Grip ve nezlenin daha çok hava yoluyla bulaşan hastalıklar olduğunu ifade eden Dr. Öğr. Üyesi Türkmen, şu bilgileri paylaştı: "Maske kullanmak, öksürürken ve hapşırırken ağzı kapatmak, sık sık el yıkamak korunma yöntemlerinin başında gelmektedir. Bu hastalıkların el temasıyla bulaşma ihtimalinin yüksek olduğundan elleri sık yıkamak bulaşma riskini düşürmektedir."
"Tedavi nedene ve kişiye göre farklılık gösterir"
Hastalığa uygun tedavi yönteminin o hastaya göre hekim tarafından belirlendiğini vurgulayan Dr. Öğr. Üyesi Türkmen, şu önerilerde bulundu: "Dinlenmek ve bol su içmek önemlidir. Ağrı kesici, ateş düşürücü ilaçlar kullanılabilir. Burnu ve ağzı okyanus suyuyla temizlemek tedaviye yardımcı olur. Kişinin ateşi yükseliyorsa ve burun akıntısı koyu renge dönüştüyse bakteriyel enfeksiyon olabileceği akılda tutulmalıdır."
"Mevsim geçişlerinde yapılması gerekenler"

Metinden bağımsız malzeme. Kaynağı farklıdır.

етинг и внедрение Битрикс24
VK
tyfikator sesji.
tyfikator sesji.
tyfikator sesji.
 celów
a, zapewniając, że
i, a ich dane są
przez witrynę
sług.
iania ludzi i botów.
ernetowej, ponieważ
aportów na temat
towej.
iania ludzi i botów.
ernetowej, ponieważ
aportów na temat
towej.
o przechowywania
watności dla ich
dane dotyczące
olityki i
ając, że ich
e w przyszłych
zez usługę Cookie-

Dr. Öğr. Üyesi Türkmen, mevsim geçişlerinde yapılması gerekenleri şöyle sıraladı: "Grip olan kişilere 1,5 metreden fazla yaklaşılmamalı, ortak kullanımı olan masa, telefon, kalem gibi nesneler sık temizlenmeli, okul, hastane, fabrika gibi kalabalık ortamlarda el antiseptikleriyle eller temizlenmeli, kapalı ortamlar sürekli havalandırılmalı, düzenli beslenilmeli, uyku düzeni olmalı, stresten olabildiğince uzak durulmalı, sigaradan uzak durulmalı, bol sıvı tüketilmeli, grip hastalığına karşı aşı olunmalı, tuzlu su, karbonatlı su ile gargara yapılabilir, ılık suyla duş alınabilir, C vitamini deposu portakal, mandalina, greyfurt ve limon tüketilebilir, takviye gıda olarak C vitamini kullanılabilir, özellikle kronik hastalığı olanlar, çocuklar ve 65 yaş üstü kişiler dikkatli olmalıdır."